Assignment: Look through the data below and extract, unchanged, the lines from the one that contains "Segment anything that" to the one that contains "Masks at 290×245.", both included.

(Dataset entries)
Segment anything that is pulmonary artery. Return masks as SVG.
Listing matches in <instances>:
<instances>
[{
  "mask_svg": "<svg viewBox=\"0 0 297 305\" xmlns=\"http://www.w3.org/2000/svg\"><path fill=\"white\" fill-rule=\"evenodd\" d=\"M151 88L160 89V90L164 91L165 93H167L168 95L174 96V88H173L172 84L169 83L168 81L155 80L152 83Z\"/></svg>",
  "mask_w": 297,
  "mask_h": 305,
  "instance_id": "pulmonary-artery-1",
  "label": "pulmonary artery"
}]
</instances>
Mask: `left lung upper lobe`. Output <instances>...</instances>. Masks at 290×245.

---

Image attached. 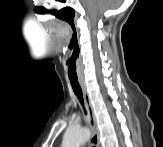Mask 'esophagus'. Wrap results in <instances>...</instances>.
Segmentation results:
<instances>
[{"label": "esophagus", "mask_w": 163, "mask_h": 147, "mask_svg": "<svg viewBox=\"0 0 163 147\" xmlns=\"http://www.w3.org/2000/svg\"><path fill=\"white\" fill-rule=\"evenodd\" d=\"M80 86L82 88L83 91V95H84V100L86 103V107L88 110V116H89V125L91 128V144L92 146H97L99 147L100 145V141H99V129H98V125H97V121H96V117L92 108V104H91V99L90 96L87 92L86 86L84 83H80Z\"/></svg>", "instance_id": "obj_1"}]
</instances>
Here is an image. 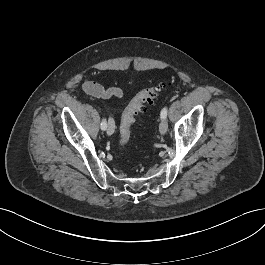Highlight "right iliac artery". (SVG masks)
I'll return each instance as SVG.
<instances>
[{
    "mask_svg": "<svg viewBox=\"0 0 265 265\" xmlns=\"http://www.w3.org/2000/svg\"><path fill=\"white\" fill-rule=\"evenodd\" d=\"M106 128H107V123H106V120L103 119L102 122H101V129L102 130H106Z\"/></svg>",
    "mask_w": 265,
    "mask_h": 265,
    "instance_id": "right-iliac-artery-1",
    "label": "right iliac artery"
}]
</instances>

Output for this task:
Segment anything that is pulmonary artery. Return masks as SVG.
Listing matches in <instances>:
<instances>
[{
  "mask_svg": "<svg viewBox=\"0 0 297 305\" xmlns=\"http://www.w3.org/2000/svg\"><path fill=\"white\" fill-rule=\"evenodd\" d=\"M151 88L160 89V90L164 91L165 93H167L168 95L174 96V88H173L172 84L169 83L168 81L155 80L152 83Z\"/></svg>",
  "mask_w": 297,
  "mask_h": 305,
  "instance_id": "pulmonary-artery-1",
  "label": "pulmonary artery"
}]
</instances>
Mask: `left lung upper lobe`. Output <instances>...</instances>. Masks at 290×245.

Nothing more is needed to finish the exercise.